Workshop schedule

Tentative Date: 26th May 2024 TBC

Tentative Time: Morning session 09:00 am to 12:30 pm local time (EEST, i.e., UTC+3) TBC

Proceedings: Papers will be Open Access and available at the PUBLISSO Fachrepositorium DaMaLOS 2024 collection

Schedule

Time (EEST) Duration Activity Responsible
09:00 - 09:05 5' Welcome and introduction Leyla Jael Castro
09:05 - 10:00 40' + 15' Q&A Keynote: FAIR for Machine Learning; Building on the Lessons from FAIR Software Fotis Psomopoulos INAB/CERTH
First session: FAIR, Data and Semantics in Action - Chair Sonja Schimmler
10:00 - 10:20 10' + 5' Q&A What’s Cooking in the NFDI4Culture Kitchen? A KG-based Research Data Integration Workflow Oleksandra Bruns, Information Service Engineering, Karlsruhe Institute of Technologie
10:20 - 10:30 5' + 5' Q&A NFDI4Cat - Utilizing Semantic Web Technologies for a Data Infrastructure in Catalysis-Related Sciences Bianca Wentzel, Fraunhofer FOKUS – Institute for Open Communication Systems,
10:30 - 11:00 Coffee break
Second session: FAIR and FAIRness evaluators - Chair Danilo Dessi
11:00 - 11:20 15' + 5' Q&A An Appraisal of Automated Tools for FAIRness Evaluation Leonardo Guerreiro Azevedo, IBM Research - Brazil
11:20 - 11:35 10' + 5' Q&A Advancements and challenges in assessing FAIR Principles: a hybrid approach through manual and automated assessments Janete Saldanha Bach, GESIS – Leibniz Institute for the Social Sciences,
11:35 - 11:55 15' + 5' Q&A FAIR Data Publishing with Apache Maven Claus Stadler, Institute for Applied Informatics
11:55 - 12:10 10' + 5' Q&A Towards FAIR Data in Energy System Research: Challenges and Perspectives Amanda Wein, OFFIS e.V. and Carl von Ossietzky Universität Oldenburg
12:10 - 12:25 10' + 5' Q&A Towards Flexible Assessment of Metadata Quality in Research Meta Portals Bianca Wentzel, Fraunhofer FOKUS – Institute for Open Communication Systems,
12:25 - 12:30 5' Wrap-up Leyla Jael Castro

Keynote

This year DaMaLOS will have Dr. Fotis Psomopoulos as invited keynote speaker. Dr Fotis Psomopoulos is a Senior Researcher at the Institute of Applied Biosciences, at the Centre for Research and Technology Hellas, in Thessaloniki Greece. His research interests lie at the intersection of Bioinformatics and Machine Learning, primarily working on the design and implementation of novel algorithms for knowledge extraction from large datasets in Life Sciences. As such, he is co-leading the ELIXIR Machine Learning Focus Group which produced the DOME recommendations, and is a member of the CLAIRE network. Moreover, he is a proponent of Open and FAIR Research Software, co-leading relevant activities under ELIXIR and RDA, as well as coordinating EOSC EVERSE, an EU project on research software quality. Finally, in addition to his research activities, he is active in training efforts; notably he is a member of the ELIXIR Training Platform Executive Committee, a member of the EOSC-A Task Force on Research careers, recognition and credit, and a co-author of the Open Science Training Handbook.
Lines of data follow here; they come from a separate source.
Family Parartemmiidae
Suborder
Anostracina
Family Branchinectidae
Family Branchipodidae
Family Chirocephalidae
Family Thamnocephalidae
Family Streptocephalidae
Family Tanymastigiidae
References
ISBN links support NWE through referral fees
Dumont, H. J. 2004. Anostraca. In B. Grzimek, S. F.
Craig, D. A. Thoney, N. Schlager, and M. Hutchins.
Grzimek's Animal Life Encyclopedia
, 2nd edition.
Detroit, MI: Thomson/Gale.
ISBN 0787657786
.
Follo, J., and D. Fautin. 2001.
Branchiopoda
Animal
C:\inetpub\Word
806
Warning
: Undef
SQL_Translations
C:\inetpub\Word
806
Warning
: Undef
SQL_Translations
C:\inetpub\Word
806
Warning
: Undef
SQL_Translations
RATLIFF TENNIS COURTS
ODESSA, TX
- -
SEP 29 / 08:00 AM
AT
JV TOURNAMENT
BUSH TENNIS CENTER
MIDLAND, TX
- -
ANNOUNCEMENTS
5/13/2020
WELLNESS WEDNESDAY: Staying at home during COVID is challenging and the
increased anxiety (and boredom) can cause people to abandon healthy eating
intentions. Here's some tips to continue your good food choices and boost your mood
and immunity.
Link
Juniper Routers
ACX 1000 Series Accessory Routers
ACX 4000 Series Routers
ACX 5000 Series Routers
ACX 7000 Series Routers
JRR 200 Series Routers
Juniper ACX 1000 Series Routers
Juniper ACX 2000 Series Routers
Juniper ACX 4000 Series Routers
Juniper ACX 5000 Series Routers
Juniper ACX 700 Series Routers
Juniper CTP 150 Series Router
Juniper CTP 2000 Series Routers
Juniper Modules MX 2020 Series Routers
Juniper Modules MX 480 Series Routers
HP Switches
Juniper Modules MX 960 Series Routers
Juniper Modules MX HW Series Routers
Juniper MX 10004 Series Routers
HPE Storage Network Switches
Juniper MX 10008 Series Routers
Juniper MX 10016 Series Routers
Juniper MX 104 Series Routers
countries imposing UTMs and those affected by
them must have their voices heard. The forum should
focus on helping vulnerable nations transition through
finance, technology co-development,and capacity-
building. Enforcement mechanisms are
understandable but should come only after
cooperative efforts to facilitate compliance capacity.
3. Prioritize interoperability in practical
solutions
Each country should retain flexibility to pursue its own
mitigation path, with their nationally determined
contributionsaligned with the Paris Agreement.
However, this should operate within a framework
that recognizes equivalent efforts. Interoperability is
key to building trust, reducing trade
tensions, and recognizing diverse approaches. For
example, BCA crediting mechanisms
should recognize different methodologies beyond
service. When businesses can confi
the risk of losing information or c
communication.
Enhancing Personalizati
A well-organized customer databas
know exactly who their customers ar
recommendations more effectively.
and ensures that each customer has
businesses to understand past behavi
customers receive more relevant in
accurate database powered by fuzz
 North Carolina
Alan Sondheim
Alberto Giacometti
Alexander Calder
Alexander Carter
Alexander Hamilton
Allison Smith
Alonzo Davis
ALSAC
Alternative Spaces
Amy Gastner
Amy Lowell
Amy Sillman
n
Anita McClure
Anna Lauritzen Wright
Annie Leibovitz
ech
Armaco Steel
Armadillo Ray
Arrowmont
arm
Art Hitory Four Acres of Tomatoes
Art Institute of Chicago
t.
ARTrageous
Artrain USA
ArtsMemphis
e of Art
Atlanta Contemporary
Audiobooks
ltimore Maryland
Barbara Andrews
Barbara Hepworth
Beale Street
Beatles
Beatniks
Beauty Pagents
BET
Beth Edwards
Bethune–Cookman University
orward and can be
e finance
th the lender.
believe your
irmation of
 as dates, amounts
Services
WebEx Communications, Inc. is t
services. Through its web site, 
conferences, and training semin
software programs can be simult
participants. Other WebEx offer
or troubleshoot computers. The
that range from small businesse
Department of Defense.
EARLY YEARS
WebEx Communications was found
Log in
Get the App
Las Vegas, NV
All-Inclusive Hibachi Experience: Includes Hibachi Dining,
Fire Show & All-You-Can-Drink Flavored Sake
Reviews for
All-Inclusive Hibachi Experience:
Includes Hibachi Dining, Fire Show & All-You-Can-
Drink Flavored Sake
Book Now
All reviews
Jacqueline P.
Title: FAIR for Machine Learning; Building on the Lessons from FAIR Software

Abstract: Ensuring that data are FAIR is nowadays a clear expectation across all science domains, as a result of many years of global efforts. Research software, has only just started to receive the same level of attention in recent years, with targeted actions towards the definition of the FAIR principles as applied to research software, as well as concerted efforts around reproducibility, quality, and sustainability. Given the rapid rise of ML as a key technology across all science domains, it is important to build on our collective experience, and already start addressing the challenges ahead of us, towards making ML FAIR.

Book of abstracts

What’s Cooking in the NFDI4Culture Kitchen? A KG-based Research Data Integration Workflow

Authors: Bruns, Oleksandra (0000-0002-8501-6700); Tietz, Tabea (0000-0002-1648-1684); Söhn, Linnaea (0000-0001-8341-1187); Steller, Jonatan Jalle (0000-0002-5101-5275); Ondraszek, Sarah Rebecca (0009-0003-7945-6704); Poshumus, Etienne (0000-0002-0006-7542); Schrade, Torsten (0000-0002-0953-2818); Sack, Harald (0000-0001-7069-9804)

Abstract: The National Research Data Infrastructure (NFDI) aims to provide a standardized and sustainable research data infrastructure across diverse domains, facilitating efficient research and scientific advancement. Despite encompassing a wide range of scientific disciplines, NFDI consortia share a foundation of common goals and concepts, emphasizing collaboration and data interoperability. Leveraging interconnected data offers new research opportunities, but requires availability in Linked Open Data (LOD) format. On example of NFDI4Culture, this paper addresses challenges of heterogeneous and isolated cultural heritage research data, and discusses efforts and results towards the creation of NFDI4Culture-KG, including the establishment of a research data index, implementing an ETL (Extract-Transform-Load) environment, and engineering lightweight semantic representations.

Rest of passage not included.